Endometriosis has an average detection time of 7-10 years, it is detected very late, and it is different in each woman. I had been normalizing a period of ten days, with excessive bleeding, to the point that I had tests and always had anemia. If you add to this a job in which you have to push your body to very great limits practically every day of the week, it was a horrible combination. I got to normalize my life with anti-inflammatories, with anemia, with days that I couldn't move, I felt totally incapacitated. But I went to the doctor, I had a cytology, an ultrasound, and nothing was detected, because it is very difficult to detect. Today the technology is not as advanced as it should be to achieve early detection.

Being a professional athlete, how could it be overlooked?

Football is far behind in this aspect. They do tests to detect injuries, cardiac or general problems, but in terms of gynecology we are totally forgotten, helpless. Everything is private, the clubs do not cover anything and this happens in 95% of the teams, I would dare to say. We have the rule every month, it is very important to know if that is going to prevent you from competing and it has to be something that is at the same level of importance as the rest of the tests.

Clubs like Barcelona explain that they have an exhaustive control of the cycles of their footballers

It's one of the reasons why Barça is the team it is right now, because of these kinds of details that are really very important things. I am very glad that he does it and I hope the rest of the clubs copy these models.

Should training be adapted to the time of the cycle?

Of course. You have to have a conversation with your player to get her to tell you how his menstruation affects her.
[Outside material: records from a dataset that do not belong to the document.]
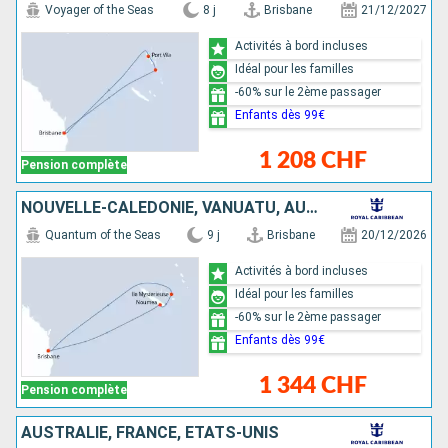
Voyager of the Seas
8 j
Brisbane
21/12/2027
Activités à bord incluses
Idéal pour les familles
-60% sur le 2ème passager
Enfants dès 99€
1 208 CHF
Pension complète
NOUVELLE-CALÉDONIE, VANUATU, AUSTRALIE
Quantum of the Seas
9 j
Brisbane
20/12/2026
Activités à bord incluses
Idéal pour les familles
-60% sur le 2ème passager
Enfants dès 99€
1 344 CHF
Pension complète
AUSTRALIE, FRANCE, ÉTATS-UNIS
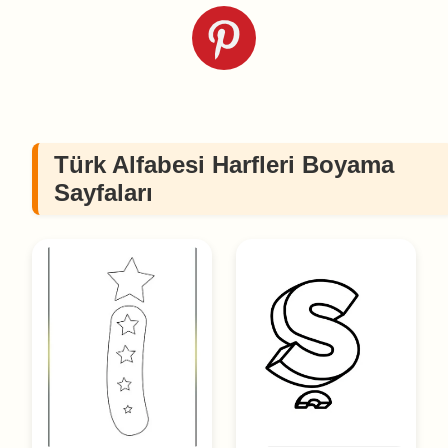
Türk Alfabesi Harfleri Boyama
Sayfaları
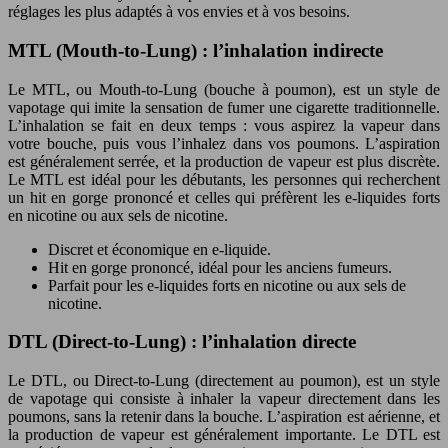
réglages les plus adaptés à vos envies et à vos besoins.
MTL (Mouth-to-Lung) : l’inhalation indirecte
Le MTL, ou Mouth-to-Lung (bouche à poumon), est un style de
vapotage qui imite la sensation de fumer une cigarette traditionnelle.
L’inhalation se fait en deux temps : vous aspirez la vapeur dans
votre bouche, puis vous l’inhalez dans vos poumons. L’aspiration
est généralement serrée, et la production de vapeur est plus discrète.
Le MTL est idéal pour les débutants, les personnes qui recherchent
un hit en gorge prononcé et celles qui préfèrent les e-liquides forts
en nicotine ou aux sels de nicotine.
Discret et économique en e-liquide.
Hit en gorge prononcé, idéal pour les anciens fumeurs.
Parfait pour les e-liquides forts en nicotine ou aux sels de
nicotine.
DTL (Direct-to-Lung) : l’inhalation directe
Le DTL, ou Direct-to-Lung (directement au poumon), est un style
de vapotage qui consiste à inhaler la vapeur directement dans les
poumons, sans la retenir dans la bouche. L’aspiration est aérienne, et
la production de vapeur est généralement importante. Le DTL est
For example, when I had my period – now I am in an induced menopause – she gained about two kilos the previous week. In the first two days I deflated and when I finished I had lost a lot of weight. I've had muscle injuries because of it, I'm convinced. It is no coincidence that they are always one or two days after the period.

What changes can be introduced?

It is very important that they know how it affects each player and that training sessions are adapted based on that. If there is a strength workout and you are at the beginning of your period, if that day you cannot lift 60 kilos and you have to lift 30, 20 or do the exercise without weight, you have to adapt, period. If you don't, the bleeding is greater, the pain is increased, and the risk of injury is greater.
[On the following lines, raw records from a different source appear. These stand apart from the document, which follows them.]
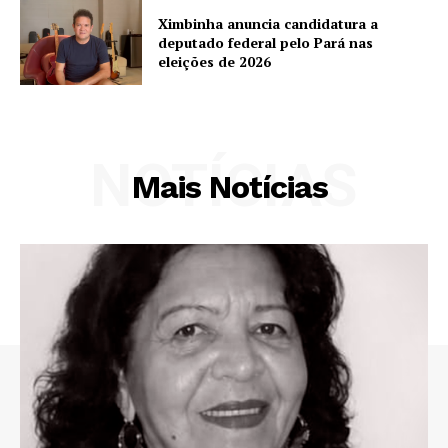
Ximbinha anuncia candidatura a
deputado federal pelo Pará nas
eleições de 2026
NOTÍCIAS
Mais Notícias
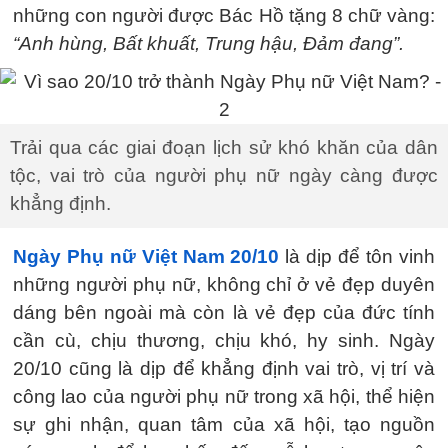
những con người được Bác Hồ tặng 8 chữ vàng:
“Anh hùng, Bất khuất, Trung hậu, Đảm đang”.
Trải qua các giai đoạn lịch sử khó khăn của dân
tộc, vai trò của người phụ nữ ngày càng được
khẳng định.
Ngày Phụ nữ Việt Nam 20/10
là dịp để tôn vinh
những người phụ nữ, không chỉ ở vẻ đẹp duyên
dáng bên ngoài mà còn là vẻ đẹp của đức tính
cần cù, chịu thương, chịu khó, hy sinh. Ngày
20/10 cũng là dịp để khẳng định vai trò, vị trí và
công lao của người phụ nữ trong xã hội, thể hiện
sự ghi nhận, quan tâm của xã hội, tạo nguồn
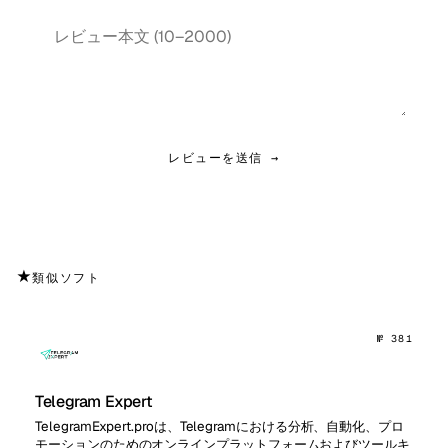
レビューを送信 →
★
類似ソフト
№ 381
Telegram Expert
TelegramExpert.proは、Telegramにおける分析、自動化、プロ
モーションのためのオンラインプラットフォームおよびツールキ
He returned to play in May, how did he do it?

Negative experiences make you super strong mentally, more than I thought. I started with a hormonal treatment that made me feel very bad, I vomited every day after a normal effort such as running, I had a lot of pain, I couldn't sleep well... a lot of side effects totally incompatible with sports practice. I returned to Spain and changed the treatment and this seems to be doing me better. I saw the light a little bit, also thanks to the psychological help I've had and I felt strong enough to gradually come back and test myself. I wasn't really going to compete, but the combination of being psychologically very strong and the fact that the new treatment was making me feel better, made me reach what I hadn't imagined, which was to compete.
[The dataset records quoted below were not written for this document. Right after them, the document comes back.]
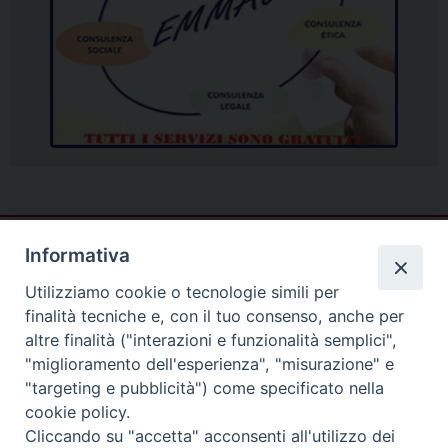
Informativa
Utilizziamo cookie o tecnologie simili per
finalità tecniche e, con il tuo consenso, anche per
altre finalità ("interazioni e funzionalità semplici",
"miglioramento dell'esperienza", "misurazione" e
"targeting e pubblicità") come specificato nella
cookie policy.
Cliccando su "accetta" acconsenti all'utilizzo dei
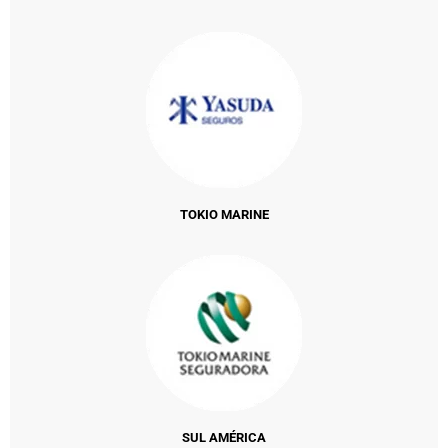
TOKIO MARINE
SUL AMÉRICA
What future plans do you have?

My idea is to continue with football until my body says 'enough'. Now I will change the treatment probably. I have to put a vaginal ring because this one is not working as well as it should, according to the gynecologists, it should not have as many side effects. I will start this treatment at the end of July or beginning of August and I don't know how it will go. Maybe I'll also get an IUD, maybe I'll empty myself a little... this is according to the evolution, every three months I have a check-up.